The given reaction is: $$\mathrm{C}_{6} \mathrm{H}_{5}\mathrm{CONH}_{2} + \mathrm{Br}_{2} + \mathrm{KOH} \longrightarrow \text{product(s)}$$

The reaction of benzamide with bromine and aqueous potassium hydroxide undergoes the Hofmann Bromamide Reaction mechanism. This reaction is used to convert amides to primary amines with one carbon atom less.
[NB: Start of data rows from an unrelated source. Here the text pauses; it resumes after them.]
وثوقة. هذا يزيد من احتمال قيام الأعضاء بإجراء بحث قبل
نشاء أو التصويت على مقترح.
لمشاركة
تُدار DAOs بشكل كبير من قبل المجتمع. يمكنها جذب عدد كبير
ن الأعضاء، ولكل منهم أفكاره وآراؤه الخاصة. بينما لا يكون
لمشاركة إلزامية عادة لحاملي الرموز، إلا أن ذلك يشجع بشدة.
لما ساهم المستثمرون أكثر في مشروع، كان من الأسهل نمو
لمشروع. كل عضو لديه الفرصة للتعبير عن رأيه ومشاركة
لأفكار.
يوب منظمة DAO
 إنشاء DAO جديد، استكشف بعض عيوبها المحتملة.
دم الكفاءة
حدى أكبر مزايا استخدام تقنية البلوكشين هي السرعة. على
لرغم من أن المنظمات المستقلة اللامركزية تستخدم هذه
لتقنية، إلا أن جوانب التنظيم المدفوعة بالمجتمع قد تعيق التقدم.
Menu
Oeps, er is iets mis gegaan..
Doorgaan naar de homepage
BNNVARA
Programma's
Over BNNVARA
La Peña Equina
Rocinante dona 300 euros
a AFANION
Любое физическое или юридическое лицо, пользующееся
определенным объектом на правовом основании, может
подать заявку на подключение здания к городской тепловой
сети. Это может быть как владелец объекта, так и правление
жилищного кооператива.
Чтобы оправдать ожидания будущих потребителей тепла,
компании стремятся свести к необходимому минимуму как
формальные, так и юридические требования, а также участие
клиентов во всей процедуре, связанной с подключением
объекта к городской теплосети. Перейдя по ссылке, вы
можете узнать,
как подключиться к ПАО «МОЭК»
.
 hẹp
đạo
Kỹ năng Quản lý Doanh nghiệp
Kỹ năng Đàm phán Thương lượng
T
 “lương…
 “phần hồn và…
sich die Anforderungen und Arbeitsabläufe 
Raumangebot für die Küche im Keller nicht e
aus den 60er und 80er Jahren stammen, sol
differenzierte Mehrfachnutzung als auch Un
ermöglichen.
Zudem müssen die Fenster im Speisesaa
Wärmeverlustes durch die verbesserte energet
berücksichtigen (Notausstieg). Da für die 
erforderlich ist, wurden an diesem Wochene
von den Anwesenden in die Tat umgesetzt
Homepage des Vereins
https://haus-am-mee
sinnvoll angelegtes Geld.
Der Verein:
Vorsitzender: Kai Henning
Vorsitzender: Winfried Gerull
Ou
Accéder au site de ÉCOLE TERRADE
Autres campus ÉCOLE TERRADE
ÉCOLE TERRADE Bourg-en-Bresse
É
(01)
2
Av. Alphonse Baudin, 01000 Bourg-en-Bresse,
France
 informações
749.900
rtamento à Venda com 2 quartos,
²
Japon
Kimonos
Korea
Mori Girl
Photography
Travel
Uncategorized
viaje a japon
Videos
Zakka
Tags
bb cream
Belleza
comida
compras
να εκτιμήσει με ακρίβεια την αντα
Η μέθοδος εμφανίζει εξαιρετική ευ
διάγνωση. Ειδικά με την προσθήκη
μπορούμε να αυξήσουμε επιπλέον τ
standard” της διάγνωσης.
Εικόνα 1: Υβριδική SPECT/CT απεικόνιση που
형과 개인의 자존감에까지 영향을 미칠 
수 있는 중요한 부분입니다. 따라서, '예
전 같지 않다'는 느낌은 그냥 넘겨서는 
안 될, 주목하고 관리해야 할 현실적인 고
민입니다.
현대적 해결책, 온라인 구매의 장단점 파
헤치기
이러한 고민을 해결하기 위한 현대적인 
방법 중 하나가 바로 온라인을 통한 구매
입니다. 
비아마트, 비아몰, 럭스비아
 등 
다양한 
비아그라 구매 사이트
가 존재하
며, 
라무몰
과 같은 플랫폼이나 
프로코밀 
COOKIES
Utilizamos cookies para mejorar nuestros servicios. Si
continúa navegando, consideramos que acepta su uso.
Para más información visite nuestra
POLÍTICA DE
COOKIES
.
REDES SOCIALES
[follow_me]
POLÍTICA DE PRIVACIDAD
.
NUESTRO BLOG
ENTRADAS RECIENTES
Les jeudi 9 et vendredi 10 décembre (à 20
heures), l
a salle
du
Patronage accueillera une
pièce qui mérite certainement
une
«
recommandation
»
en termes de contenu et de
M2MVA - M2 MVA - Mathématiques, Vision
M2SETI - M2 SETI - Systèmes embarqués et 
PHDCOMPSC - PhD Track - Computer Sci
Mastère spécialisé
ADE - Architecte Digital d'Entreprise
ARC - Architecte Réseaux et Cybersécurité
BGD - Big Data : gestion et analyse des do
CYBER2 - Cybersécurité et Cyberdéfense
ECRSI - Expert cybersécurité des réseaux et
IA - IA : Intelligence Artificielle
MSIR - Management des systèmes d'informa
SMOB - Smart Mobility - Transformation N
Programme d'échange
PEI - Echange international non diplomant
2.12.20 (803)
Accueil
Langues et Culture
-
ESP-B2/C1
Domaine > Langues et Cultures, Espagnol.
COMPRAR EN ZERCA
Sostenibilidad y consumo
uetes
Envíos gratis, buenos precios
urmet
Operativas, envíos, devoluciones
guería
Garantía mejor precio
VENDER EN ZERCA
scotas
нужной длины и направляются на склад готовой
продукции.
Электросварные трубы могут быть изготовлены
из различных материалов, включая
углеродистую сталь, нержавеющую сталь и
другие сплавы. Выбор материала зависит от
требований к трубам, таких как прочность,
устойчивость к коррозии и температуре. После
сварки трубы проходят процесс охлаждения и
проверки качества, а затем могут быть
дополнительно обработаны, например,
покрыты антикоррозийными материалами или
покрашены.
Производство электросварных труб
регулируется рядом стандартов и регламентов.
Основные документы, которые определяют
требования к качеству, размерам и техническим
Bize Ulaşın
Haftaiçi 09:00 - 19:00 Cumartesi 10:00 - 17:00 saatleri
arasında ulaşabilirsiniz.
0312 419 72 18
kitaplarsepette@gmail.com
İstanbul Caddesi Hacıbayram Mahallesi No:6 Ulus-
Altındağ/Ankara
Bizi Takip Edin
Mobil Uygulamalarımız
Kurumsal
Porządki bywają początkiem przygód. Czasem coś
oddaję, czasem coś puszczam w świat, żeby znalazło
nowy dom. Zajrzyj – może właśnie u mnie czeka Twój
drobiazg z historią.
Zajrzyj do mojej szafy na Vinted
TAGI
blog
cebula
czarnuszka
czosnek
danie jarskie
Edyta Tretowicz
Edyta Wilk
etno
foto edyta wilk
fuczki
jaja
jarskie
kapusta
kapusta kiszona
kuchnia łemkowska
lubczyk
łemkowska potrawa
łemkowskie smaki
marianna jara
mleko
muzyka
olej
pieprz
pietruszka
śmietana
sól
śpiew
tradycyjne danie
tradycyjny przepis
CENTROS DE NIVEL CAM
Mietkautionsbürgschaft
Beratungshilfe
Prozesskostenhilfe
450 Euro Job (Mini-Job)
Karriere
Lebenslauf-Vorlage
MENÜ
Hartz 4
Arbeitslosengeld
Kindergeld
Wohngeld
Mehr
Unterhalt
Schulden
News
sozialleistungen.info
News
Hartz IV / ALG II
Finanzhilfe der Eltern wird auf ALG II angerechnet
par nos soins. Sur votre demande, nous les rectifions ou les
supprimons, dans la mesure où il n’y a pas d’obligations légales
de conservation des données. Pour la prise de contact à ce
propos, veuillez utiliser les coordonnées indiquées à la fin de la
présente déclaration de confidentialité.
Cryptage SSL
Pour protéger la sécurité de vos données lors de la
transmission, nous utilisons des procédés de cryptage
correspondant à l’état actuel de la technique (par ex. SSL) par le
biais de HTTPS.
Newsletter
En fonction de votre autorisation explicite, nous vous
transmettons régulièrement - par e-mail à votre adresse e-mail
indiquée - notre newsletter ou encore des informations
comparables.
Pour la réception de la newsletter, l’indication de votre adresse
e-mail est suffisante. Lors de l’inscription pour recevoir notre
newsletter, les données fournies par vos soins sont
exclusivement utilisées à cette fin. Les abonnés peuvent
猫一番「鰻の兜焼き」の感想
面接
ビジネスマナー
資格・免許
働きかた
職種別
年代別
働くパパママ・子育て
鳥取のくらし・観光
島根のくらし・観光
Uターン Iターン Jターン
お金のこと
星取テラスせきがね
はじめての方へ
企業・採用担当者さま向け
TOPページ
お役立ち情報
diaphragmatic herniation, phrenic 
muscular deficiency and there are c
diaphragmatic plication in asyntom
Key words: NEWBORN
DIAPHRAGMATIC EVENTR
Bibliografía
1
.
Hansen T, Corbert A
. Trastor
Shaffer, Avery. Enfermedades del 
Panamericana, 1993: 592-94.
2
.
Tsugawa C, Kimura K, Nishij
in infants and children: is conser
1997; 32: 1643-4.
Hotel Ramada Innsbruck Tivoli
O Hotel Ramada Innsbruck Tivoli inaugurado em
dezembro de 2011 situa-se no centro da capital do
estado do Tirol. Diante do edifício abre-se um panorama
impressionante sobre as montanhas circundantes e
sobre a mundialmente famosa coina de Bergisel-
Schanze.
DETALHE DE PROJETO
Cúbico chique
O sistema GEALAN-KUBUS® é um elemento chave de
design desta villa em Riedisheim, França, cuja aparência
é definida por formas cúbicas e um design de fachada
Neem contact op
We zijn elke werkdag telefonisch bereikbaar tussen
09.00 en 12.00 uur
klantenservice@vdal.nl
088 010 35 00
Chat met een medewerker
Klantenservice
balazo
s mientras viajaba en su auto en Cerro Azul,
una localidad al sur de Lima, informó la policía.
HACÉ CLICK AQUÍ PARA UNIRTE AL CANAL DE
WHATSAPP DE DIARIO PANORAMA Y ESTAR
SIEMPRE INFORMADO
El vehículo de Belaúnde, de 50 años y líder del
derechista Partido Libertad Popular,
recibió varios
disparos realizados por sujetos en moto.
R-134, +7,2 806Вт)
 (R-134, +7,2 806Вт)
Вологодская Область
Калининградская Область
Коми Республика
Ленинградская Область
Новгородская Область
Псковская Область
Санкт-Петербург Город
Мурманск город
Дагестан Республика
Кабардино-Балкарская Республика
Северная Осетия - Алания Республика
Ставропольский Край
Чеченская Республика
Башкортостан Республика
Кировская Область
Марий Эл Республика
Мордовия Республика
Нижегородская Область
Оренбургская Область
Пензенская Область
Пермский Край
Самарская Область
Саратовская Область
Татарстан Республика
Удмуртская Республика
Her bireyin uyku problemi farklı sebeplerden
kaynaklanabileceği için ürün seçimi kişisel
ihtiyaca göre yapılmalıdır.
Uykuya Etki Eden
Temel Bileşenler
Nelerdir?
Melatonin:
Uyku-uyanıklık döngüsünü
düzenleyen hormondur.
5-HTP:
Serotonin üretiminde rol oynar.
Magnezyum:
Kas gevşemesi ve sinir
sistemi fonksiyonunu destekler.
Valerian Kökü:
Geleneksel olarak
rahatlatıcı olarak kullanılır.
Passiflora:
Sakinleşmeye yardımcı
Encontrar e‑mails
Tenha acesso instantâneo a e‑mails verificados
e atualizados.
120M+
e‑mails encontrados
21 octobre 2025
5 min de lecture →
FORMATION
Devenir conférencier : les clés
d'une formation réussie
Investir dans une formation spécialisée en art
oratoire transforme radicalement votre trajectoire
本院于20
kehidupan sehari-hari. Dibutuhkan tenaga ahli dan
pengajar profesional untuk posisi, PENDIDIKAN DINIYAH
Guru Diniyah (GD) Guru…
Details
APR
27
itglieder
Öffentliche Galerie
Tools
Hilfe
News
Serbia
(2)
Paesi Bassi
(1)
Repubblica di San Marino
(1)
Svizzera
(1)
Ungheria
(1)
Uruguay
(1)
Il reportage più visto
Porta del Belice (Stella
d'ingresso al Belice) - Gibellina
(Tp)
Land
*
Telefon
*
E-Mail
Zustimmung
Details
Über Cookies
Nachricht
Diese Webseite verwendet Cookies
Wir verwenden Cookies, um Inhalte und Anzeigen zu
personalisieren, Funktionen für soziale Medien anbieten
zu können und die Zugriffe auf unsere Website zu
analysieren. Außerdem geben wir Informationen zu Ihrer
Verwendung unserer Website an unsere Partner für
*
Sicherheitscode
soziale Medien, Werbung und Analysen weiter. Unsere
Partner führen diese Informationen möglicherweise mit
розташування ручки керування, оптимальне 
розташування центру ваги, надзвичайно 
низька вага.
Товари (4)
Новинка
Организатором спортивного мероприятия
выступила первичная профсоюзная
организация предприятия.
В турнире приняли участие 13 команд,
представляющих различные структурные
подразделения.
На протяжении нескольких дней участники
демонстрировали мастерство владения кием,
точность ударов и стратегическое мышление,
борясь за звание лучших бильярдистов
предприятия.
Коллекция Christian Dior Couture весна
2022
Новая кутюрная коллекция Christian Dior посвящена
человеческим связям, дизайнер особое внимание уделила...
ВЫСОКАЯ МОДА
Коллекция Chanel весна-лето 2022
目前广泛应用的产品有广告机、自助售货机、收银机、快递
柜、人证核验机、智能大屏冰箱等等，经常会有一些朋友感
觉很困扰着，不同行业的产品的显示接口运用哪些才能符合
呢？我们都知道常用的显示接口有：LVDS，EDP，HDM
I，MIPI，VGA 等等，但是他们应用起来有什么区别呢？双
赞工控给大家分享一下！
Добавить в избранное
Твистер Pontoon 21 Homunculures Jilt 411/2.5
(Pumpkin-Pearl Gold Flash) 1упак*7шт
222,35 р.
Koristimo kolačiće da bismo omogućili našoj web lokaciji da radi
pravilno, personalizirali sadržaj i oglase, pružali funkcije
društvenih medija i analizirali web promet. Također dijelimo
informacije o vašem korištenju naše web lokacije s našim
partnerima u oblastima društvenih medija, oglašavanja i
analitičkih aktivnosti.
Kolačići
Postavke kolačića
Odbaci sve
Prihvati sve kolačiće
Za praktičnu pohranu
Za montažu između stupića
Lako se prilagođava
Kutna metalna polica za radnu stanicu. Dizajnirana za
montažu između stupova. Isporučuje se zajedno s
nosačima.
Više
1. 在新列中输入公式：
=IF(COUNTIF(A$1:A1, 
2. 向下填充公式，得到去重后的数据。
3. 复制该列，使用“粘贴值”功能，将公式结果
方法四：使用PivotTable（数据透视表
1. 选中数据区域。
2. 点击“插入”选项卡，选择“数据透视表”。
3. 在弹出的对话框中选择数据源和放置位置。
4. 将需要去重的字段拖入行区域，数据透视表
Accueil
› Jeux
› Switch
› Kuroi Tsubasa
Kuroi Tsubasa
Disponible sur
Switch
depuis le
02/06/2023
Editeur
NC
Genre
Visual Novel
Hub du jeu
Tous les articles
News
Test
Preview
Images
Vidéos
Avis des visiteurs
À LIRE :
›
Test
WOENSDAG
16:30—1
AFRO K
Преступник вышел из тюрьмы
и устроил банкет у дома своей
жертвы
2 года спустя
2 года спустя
According to the Hofmann Bromamide Reaction mechanism, the reaction proceeds in the following steps: 1. Bromination of benzamide: $$\mathrm{C}_{6} \mathrm{H}_{5}\mathrm{CONH}_{2} + \mathrm{Br}_{2} \rightarrow \mathrm{C}_{6} \mathrm{H}_{5}\mathrm{CONBr}_{2}$$ 2. Reaction with \(\mathrm{KOH}\): $$\mathrm{C}_{6} \mathrm{H}_{5}\mathrm{CONBr}_{2} + 4\, \mathrm{KOH} \rightarrow \left[ \mathrm{C}_{6} \mathrm{H}_{5}\mathrm{CONBr} \right]^{-}\mathrm{K}^{+} + \mathrm{KBr} + 3\, \mathrm{H}_{2}\mathrm{O}$$ 3. Migration of \(\mathrm{R}\) (-phenyl) group and formation of isocyanate: $$\left[ \mathrm{C}_{6} \mathrm{H}_{5}\mathrm{CONBr} \right]^{-}\mathrm{K}^{+} \rightarrow \mathrm{C}_{6} \mathrm{H}_{5}\mathrm{NCO} + \mathrm{Br}^{-}\mathrm{K}^{+}$$ 4. Hydrolysis of isocyanate: $$\mathrm{C}_{6} \mathrm{H}_{5}\mathrm{NCO} + \mathrm{H}_{2}\mathrm{O} \rightarrow \mathrm{C}_{6} \mathrm{H}_{5}\mathrm{NH}_{2} + \mathrm{CO}_{2}$$ After analyzing the reaction mechanism, we identify the following intermediates directly from the reaction steps: (a) \(\mathrm{C}_{6} \mathrm{H}_{5}\mathrm{CONBr}_{2}\), (b) \(\left[\mathrm{C}_{6} \mathrm{H}_{5}\mathrm{CONBr}\right]^{-}\mathrm{K}^{+}\), and (c) \(\mathrm{C}_{6} \mathrm{H}_{5}\mathrm{NCO}\). The last compound, (d) \(\mathrm{C}_{6} \mathrm{H}_{5}\mathrm{NC}\), does not appear during the mechanism. Based on the reaction steps, one or more correct answers will be: (a), (b), and (c).